Interview of Procore’s President and Chief Culture Officer, Steve Zahm
By: Vaishali Jadhav
Procore’s vision is to improve the lives of everyone in construction. This is a vision it doesn’t take lightly and as I wrap up my first year at Procore, I know first-hand that Procore is making an impact in an industry that needs transformation. To understand how Procore is making an impact for its employees and for the construction industry, I interviewed Procore’s President and Chief Culture Officer, Steve Zahm.
VJ: I have worked with several culture-first organizations like The Gallup Organization, Whole Foods and Indeed and have been so impressed with Procore’s culture. Give us an overview of how we think about culture at Procore. Why is it important and how has it helped Procore?
SZ: We knew that for us to recruit engaged, talented employees who would want to work at Procore, we would need to create a strong culture. Most people who are drawn to tech haven’t worked in construction and may not understand the industry. We wanted to create a culture that would keep them engaged, while learning about and impacting our industry.
For us, culture is a competitive advantage. It provides our employees with context for their work. It helps them understand “the why” behind their work and leads to a highly engaged employee base.
We drew inspiration from author Daniel Pink’s observation to create our Procore Promise. Procore provides employees with mastery, autonomy and purpose, and in return, employees commit to bringing their best work to their roles at Procore.

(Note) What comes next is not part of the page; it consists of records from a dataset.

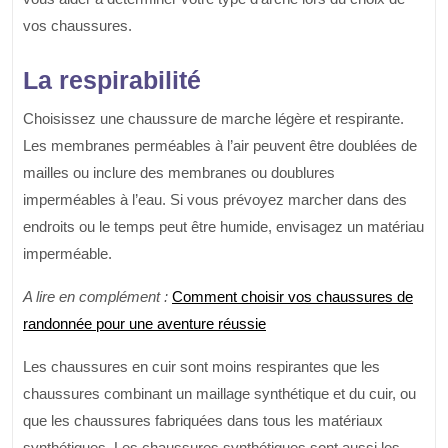
vos chaussures.
La respirabilité
Choisissez une chaussure de marche légère et respirante.
Les membranes perméables à l’air peuvent être doublées de
mailles ou inclure des membranes ou doublures
imperméables à l’eau. Si vous prévoyez marcher dans des
endroits ou le temps peut être humide, envisagez un matériau
imperméable.
A lire en complément :
Comment choisir vos chaussures de
randonnée pour une aventure réussie
Les chaussures en cuir sont moins respirantes que les
chaussures combinant un maillage synthétique et du cuir, ou
que les chaussures fabriquées dans tous les matériaux
synthétiques. Les chaussures synthétiques sont aussi les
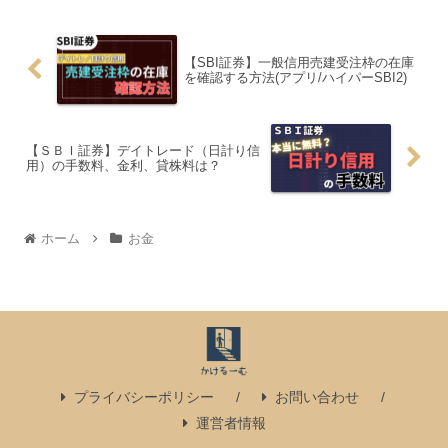
【SBI証券】一般信用売建受注枠の在庫
を確認する方法(アプリ/ハイパーSBI2)
【ＳＢＩ証券】デイトレード（日計り信
用）の手数料、金利、貸株料は？
ホーム
お金
プライバシーポリシー
お問い合わせ
運営者情報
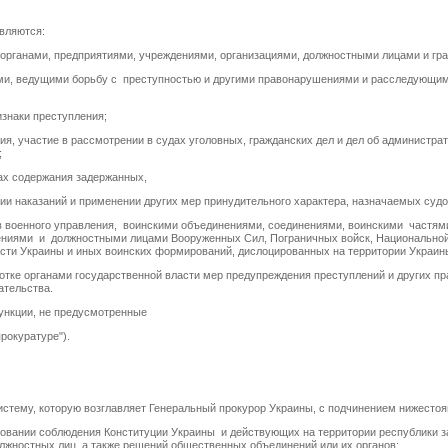
вляются:
рганами, предприятиями, учреждениями, организациями, должностными лицами и гр
и, ведущими борьбу с преступностью и другими правонарушениями и расследующим
знаки преступления;
, участие в рассмотрении в судах уголовных, гражданских дел и дел об администр
;
х содержания задержанных,
ии наказаний и применении других мер принудительного характера, назначаемых судо
 военного управления, воинскими объединениями, соединениями, воинскими частям
ниями и должностными лицами Вооруженных Сил, Пограничных войск, Национальной
сти Украины и иных воинских формирований, дислоцированных на территории Украин
ке органами государственной власти мер предупреждения преступлений и других пр
ательства.
нкции, не предусмотренные
рокуратуре").
истему, которую возглавляет Генеральный прокурор Украины, с подчинением нижест
ании соблюдения Конституции Украины и действующих на территории республики зак
олжностных лиц, а также решений общественных объединений или их органов;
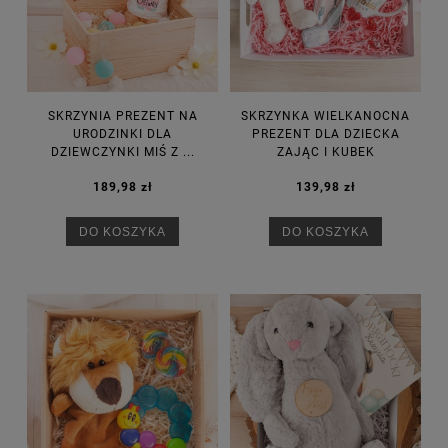
SKRZYNIA PREZENT NA
SKRZYNKA WIELKANOCNA
URODZINKI DLA
PREZENT DLA DZIECKA
DZIEWCZYNKI MIŚ Z ...
ZAJĄC I KUBEK
189,98 zł
139,98 zł
DO KOSZYKA
DO KOSZYKA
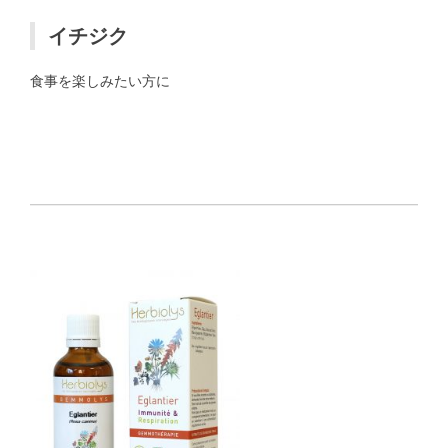
イチジク
食事を楽しみたい方に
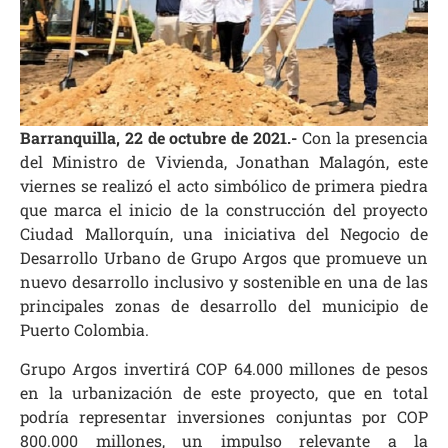
Barranquilla, 22 de octubre de 2021.-
Con la presencia
del Ministro de Vivienda, Jonathan Malagón, este
viernes se realizó el acto simbólico de primera piedra
que marca el inicio de la construcción del proyecto
Ciudad Mallorquín, una iniciativa del Negocio de
Desarrollo Urbano de Grupo Argos que promueve un
nuevo desarrollo inclusivo y sostenible en una de las
principales zonas de desarrollo del municipio de
Puerto Colombia.
Grupo Argos invertirá COP 64.000 millones de pesos
en la urbanización de este proyecto, que en total
podría representar inversiones conjuntas por COP
800.000 millones, un impulso relevante a la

VJ: Do you have an example of how one of Procore’s values (Openness, Optimism, Ownership) helped you navigate a situation or make a decision?
SZ: Yes, I have an example of how our value of Openness helped us get curious with our customers. We know that we can’t build this platform on our own. Instead of thinking that we needed to come up with all the answers, we reached out to our customers to get their perspectives on how to solve specific problems.
As a result, we have Innovation Labs where we invite users with specific insight to a working session that involves engineers and designers to solve a specific problem. This is an example of our value of Openness in action.
VJ: You hear about brilliant jerks in tech. I am sure there are brilliant jerks in every industry, including construction. Talk about the impact of brilliant jerks on a company’s culture, values and employee engagement. How can your values or culture address this behavior?
SZ: Brilliant jerks are Incredibly effective at bringing in projects on time and meeting business goals, but they make everyone around them miserable. In the short term, this behavior may yield the company positive results, but over time, no one will want no one want to be on their team. It may even be a badge of honor to have survived working with them. In the long term, employees will leave rather than work with this individual. This toxic behavior will have ripple effects.
It’s important that leaders honor their values when dealing with brilliant jerks. If you don’t address this behavior, you are telling your employees that profit is more important than culture. That is a culture that is not succeeding. You are also telling them that the values aren’t valued.
If you are going to state your values and culture, leaders need to act on them.
Every industry, including construction, has its brilliant jerks. For us, what we found is that our customers would have very good experiences with our employees. Our customers would interact with our team members and have a positive experience and talk about how they worked with a happy employee. They would tell us that they liked our people and that our employees are enthusiastic and seem to love Procore. Over time, customers would ask us how we created an environment where our employees were engaged and happy. As a result, we created Culture Academy where we bring in executives from the industry to work together to cultivate a healthy workplace culture. In this immersive experience, industry executives come together to bring meaningful change to their company culture and the industry overall.
VJ: When I started a year ago, I heard about the importance of developing our frontline leaders. This was the priority for the Employee Development team when I joined Indeed. Simply put, frontline managers seem to be a focus for many tech companies. From your perspective, why is this group one that we have prioritized? What support do they need?
SZ: What we know is that a leader could be placed in a role without ever having been a leader. They may be very good in their role in sales, finance but they have never led people. They may never have even led people in school or outside of work. We know that we have managers that have to lead, coach and steward a team without ever having done it before.
It is vital that we give first time managers the tools they need to lead. In addition to formal training and LinkedIn Learning content, we provide them coaching. This helps them approach their role as a coach for their team.
VJ: What are the skills that managers need to leverage during covid?
SZ: Patience. Even within Procore we have had to change our return to work plans. Things are changing on almost every level, so I would advise managers to exercise patience, with themselves and with their teams.
At the end of our All Company Updates, we tell everyone to take care of themselves first. Managers need to prioritize this during covid to make sure they are modeling this for their teams.
VJ: As we look into the crystal ball on the future of work and thinking post-covid, what’s the future of manager development? What are the most critical skills leaders need to cultivate?
SZ: Longer term manager development will need to focus on diversity and inclusion, full stop.
Leaders that don’t focus on this won’t have the skills that people are looking for in the workplace and won’t be able to create environments where people feel safe and can speak up. Topics like mitigating bias and psychological safety are vital skills to develop now and will be so post-covid.